(Transcribed page contents)
★ ★ ★ ★ ★
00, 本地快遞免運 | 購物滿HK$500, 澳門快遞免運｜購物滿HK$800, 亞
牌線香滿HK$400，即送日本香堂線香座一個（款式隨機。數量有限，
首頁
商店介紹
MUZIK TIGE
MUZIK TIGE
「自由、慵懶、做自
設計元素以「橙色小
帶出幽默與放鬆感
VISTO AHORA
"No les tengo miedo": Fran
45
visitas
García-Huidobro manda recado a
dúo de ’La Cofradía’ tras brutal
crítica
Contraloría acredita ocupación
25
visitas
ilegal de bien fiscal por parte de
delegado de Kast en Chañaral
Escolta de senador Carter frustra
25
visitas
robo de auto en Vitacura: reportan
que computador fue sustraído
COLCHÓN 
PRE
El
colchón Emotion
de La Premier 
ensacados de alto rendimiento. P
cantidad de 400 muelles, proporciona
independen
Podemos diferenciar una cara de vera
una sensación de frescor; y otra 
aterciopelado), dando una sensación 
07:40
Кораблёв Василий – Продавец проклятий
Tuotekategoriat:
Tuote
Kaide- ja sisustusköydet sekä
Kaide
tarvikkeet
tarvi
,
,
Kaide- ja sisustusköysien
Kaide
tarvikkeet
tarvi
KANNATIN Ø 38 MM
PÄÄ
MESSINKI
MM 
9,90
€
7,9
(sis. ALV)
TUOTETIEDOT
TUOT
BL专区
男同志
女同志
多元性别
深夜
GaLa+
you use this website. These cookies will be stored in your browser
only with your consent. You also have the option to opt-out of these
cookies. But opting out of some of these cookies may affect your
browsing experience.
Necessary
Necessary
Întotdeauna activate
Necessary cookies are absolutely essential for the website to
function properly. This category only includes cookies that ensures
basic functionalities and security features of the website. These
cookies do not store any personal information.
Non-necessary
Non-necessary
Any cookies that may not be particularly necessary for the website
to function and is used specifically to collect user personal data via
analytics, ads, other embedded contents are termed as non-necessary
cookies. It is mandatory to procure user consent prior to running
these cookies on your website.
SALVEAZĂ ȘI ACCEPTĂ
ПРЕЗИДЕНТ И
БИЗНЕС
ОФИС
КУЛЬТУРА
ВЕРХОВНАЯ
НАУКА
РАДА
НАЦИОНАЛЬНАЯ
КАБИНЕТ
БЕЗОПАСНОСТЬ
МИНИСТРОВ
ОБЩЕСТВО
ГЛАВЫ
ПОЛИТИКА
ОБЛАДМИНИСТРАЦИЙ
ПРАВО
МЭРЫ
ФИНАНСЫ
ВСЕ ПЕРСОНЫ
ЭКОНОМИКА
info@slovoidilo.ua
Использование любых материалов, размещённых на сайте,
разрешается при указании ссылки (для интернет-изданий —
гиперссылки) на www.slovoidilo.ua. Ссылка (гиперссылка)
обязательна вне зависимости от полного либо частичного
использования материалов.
★ ★ ★ ★ ★
■ Task statement: Every line in the data that holds the string "consent" should be copied.

■ Exercise solution:
only with your consent. You also have the option to opt-out of these
cookies. It is mandatory to procure user consent prior to running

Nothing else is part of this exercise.